To understand the value of a tight problem specification and the value of gathering “is not” data, consider the following. A crane was stopping exactly 12 minutes after it began raising a load. It never stopped sooner than 12 minutes into the lift and it never stopped when it was lowering the load. When the group investigating the problem asked what was different between the raising and lowering operations, it identified a controller, unique to the former, which was losing its signal. The manufacturer was asked what would cause the controller to lose its signal after exactly 12 minutes. After consulting his controller programmers, the manufacturer’s representative discovered that a feature had been mistakenly installed on the controller. Once the feature was disabled, the crane worked fine.

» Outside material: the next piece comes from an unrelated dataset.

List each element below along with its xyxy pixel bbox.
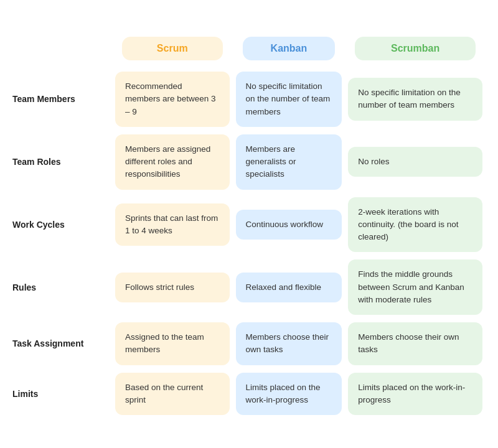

The expression “garbage in, garbage out” is just as true for troubleshooting as it is for computers. The ability to find true cause is only as good as the information put into the problem specification. Whenever possible, check, double-check and triple-check the facts people provide and identify those employees who have been around the longest and have the most reliable memory.

One process

During an outage, emotions-and adrenaline-run high. Often, when the troubleshooting team first assembles, ideas, especially about cause, are thrown up, shot down and sometimes brought up again. Without a shared systematic process for tackling problems, the team can go in circles indefinitely, wasting time and money while struggling to get a handle on the situation.

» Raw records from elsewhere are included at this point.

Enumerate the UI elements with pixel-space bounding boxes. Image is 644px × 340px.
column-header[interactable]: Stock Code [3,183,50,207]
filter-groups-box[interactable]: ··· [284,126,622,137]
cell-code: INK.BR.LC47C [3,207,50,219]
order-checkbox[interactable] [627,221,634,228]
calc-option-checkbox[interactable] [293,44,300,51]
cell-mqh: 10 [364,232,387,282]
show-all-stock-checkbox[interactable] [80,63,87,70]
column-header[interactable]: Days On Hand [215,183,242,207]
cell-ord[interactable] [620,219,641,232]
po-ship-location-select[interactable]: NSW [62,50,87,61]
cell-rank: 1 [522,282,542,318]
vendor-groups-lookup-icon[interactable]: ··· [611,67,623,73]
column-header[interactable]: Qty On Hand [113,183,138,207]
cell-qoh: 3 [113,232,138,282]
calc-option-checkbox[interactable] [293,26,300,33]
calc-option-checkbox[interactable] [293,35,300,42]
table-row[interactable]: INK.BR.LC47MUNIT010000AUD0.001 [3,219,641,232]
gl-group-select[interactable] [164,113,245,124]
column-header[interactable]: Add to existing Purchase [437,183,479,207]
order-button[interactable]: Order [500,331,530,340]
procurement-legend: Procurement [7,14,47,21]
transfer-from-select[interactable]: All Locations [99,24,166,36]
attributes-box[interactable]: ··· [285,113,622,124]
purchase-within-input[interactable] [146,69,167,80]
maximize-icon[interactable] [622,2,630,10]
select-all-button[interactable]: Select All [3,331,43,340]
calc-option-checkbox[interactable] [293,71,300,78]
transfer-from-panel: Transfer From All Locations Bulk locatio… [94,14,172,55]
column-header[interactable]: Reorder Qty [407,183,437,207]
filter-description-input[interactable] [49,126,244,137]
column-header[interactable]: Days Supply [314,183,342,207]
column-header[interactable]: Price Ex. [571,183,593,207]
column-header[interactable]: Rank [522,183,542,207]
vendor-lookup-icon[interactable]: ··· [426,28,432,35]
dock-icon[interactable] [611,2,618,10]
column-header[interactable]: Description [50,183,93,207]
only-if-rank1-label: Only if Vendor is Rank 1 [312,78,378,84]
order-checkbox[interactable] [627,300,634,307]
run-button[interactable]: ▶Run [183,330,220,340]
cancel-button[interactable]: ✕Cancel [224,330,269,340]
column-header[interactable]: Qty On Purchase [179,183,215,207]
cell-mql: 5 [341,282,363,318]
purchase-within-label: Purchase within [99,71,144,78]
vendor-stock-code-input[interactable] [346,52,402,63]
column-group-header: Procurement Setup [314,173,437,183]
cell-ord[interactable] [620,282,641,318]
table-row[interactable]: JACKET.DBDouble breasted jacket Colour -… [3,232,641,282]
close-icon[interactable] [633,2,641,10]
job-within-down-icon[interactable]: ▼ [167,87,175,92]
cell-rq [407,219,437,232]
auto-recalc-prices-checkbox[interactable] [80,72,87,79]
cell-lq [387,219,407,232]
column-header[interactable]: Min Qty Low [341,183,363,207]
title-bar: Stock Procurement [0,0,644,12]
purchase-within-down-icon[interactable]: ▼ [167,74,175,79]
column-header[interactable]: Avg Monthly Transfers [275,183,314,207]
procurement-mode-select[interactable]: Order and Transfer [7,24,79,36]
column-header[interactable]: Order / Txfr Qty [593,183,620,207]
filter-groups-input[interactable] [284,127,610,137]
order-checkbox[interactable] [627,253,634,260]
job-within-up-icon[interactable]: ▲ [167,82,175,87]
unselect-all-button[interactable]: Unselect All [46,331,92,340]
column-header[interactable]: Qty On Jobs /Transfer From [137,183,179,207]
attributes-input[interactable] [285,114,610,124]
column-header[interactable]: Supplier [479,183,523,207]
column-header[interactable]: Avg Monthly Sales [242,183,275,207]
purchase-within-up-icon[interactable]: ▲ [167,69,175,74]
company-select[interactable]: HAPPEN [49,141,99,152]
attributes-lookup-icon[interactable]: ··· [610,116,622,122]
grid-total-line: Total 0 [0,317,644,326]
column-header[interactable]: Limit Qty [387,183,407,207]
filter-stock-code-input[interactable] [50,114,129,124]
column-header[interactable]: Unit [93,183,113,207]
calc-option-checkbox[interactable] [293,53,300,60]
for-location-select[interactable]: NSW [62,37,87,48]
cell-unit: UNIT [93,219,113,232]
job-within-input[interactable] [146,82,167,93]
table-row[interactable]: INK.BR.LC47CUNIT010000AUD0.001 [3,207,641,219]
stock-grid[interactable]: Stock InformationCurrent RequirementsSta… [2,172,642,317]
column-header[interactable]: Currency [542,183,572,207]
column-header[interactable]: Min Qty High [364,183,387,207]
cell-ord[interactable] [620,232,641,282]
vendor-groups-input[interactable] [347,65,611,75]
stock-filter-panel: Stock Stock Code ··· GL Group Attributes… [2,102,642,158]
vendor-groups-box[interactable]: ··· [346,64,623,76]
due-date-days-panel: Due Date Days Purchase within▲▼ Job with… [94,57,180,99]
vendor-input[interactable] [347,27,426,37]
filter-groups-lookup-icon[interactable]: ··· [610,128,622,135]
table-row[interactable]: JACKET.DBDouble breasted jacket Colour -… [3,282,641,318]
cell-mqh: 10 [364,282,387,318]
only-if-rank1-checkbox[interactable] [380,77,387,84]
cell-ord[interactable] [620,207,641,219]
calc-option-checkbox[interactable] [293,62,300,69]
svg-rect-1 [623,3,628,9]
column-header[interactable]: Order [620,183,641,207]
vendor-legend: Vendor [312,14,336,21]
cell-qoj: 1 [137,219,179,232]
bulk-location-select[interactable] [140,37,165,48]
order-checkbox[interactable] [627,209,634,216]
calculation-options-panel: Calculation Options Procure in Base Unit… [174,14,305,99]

When everyone on a troubleshooting team uses the same process, order is quickly restored. Information is gathered in an orderly, step-by-step sequence. Everyone on the team is on the same page, gathering information, developing possible causes, then testing those causes to determine which is most probable and, finally, verifying true cause. No jumping back and forth, no going over ground that’s already been covered, no fixating on pet causes. It’s the most efficient way we know of to get to the root of a problem.

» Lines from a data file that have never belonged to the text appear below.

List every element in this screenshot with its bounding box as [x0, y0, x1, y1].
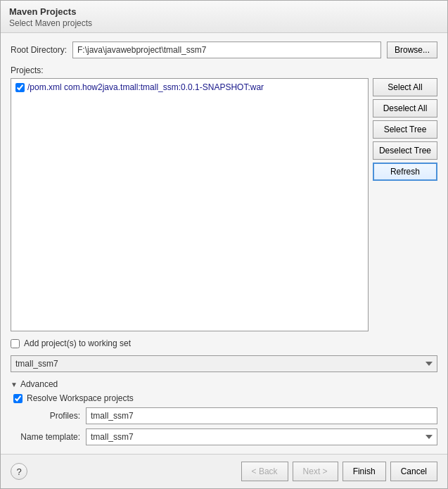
browse-button[interactable]: Browse... — [387, 42, 437, 58]
back-button[interactable]: < Back — [241, 462, 288, 481]
resolve-workspace-checkbox[interactable] — [13, 394, 23, 403]
list-item[interactable]: /pom.xml com.how2java.tmall:tmall_ssm:0.… — [14, 82, 365, 93]
profiles-label: Profiles: — [13, 411, 80, 421]
projects-label: Projects: — [11, 65, 437, 75]
name-template-label: Name template: — [13, 432, 80, 442]
help-button[interactable]: ? — [11, 463, 27, 480]
deselect-all-button[interactable]: Deselect All — [373, 99, 437, 118]
root-directory-input[interactable] — [72, 42, 381, 58]
profiles-row: Profiles: — [13, 407, 437, 424]
profiles-input[interactable] — [86, 407, 437, 424]
name-template-row: Name template: tmall_ssm7 — [13, 428, 437, 445]
deselect-tree-button[interactable]: Deselect Tree — [373, 141, 437, 160]
project-checkbox[interactable] — [15, 83, 25, 92]
dialog-title: Maven Projects — [9, 6, 439, 17]
bottom-right: < Back Next > Finish Cancel — [241, 462, 437, 481]
title-bar: Maven Projects Select Maven projects — [1, 1, 447, 33]
working-set-combo[interactable]: tmall_ssm7 — [11, 355, 437, 372]
advanced-content: Resolve Workspace projects Profiles: Nam… — [11, 393, 437, 445]
select-all-button[interactable]: Select All — [373, 78, 437, 96]
advanced-label: Advanced — [20, 379, 58, 389]
project-item-text: /pom.xml com.how2java.tmall:tmall_ssm:0.… — [27, 82, 264, 92]
advanced-triangle-icon: ▼ — [11, 381, 18, 388]
root-directory-label: Root Directory: — [11, 45, 67, 55]
dialog-subtitle: Select Maven projects — [9, 18, 439, 28]
select-tree-button[interactable]: Select Tree — [373, 120, 437, 139]
bottom-bar: ? < Back Next > Finish Cancel — [1, 454, 447, 488]
name-template-combo[interactable]: tmall_ssm7 — [86, 428, 437, 445]
bottom-left: ? — [11, 463, 27, 480]
root-directory-row: Root Directory: Browse... — [11, 42, 437, 58]
projects-area: /pom.xml com.how2java.tmall:tmall_ssm:0.… — [11, 78, 437, 331]
resolve-workspace-label: Resolve Workspace projects — [27, 393, 134, 403]
side-buttons: Select All Deselect All Select Tree Dese… — [373, 78, 437, 331]
working-set-label: Add project(s) to working set — [24, 338, 131, 348]
working-set-combo-row: tmall_ssm7 — [11, 355, 437, 372]
resolve-workspace-row: Resolve Workspace projects — [13, 393, 437, 403]
projects-section: Projects: /pom.xml com.how2java.tmall:tm… — [11, 65, 437, 331]
working-set-checkbox[interactable] — [11, 339, 20, 348]
advanced-section: ▼ Advanced Resolve Workspace projects Pr… — [11, 379, 437, 445]
projects-list[interactable]: /pom.xml com.how2java.tmall:tmall_ssm:0.… — [11, 78, 369, 331]
refresh-button[interactable]: Refresh — [373, 163, 437, 181]
next-button[interactable]: Next > — [293, 462, 338, 481]
working-set-row: Add project(s) to working set — [11, 338, 437, 348]
advanced-header[interactable]: ▼ Advanced — [11, 379, 437, 389]
finish-button[interactable]: Finish — [343, 462, 386, 481]
cancel-button[interactable]: Cancel — [390, 462, 437, 481]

To get the highest return on a troubleshooting process, the appropriate users, including new employees, must be trained as soon as they come on board. The troubleshooting process must be factored into work systems and documentation, have management’s involvement and, most importantly, ensure that a reward and recognition system encourages process use.

Even when all employees have been trained in a systematic process, a strong personality is required to keep them on track. As a member of the issue-response team at Constellation Energy Group’s Nine-Mile Point plant, internal consultant Steve Davis is often called on to facilitate under emergency conditions. Davis believes the key to success in such circumstances is being firm without being dictatorial.

“Sometimes the team gets frustrated. It seems as though you are asking all these questions and getting nowhere, and they get impatient. In reality, you are moving toward cause much faster by following the process steps. If you just keep bringing them back to the process, asking the questions, you’ll get there.”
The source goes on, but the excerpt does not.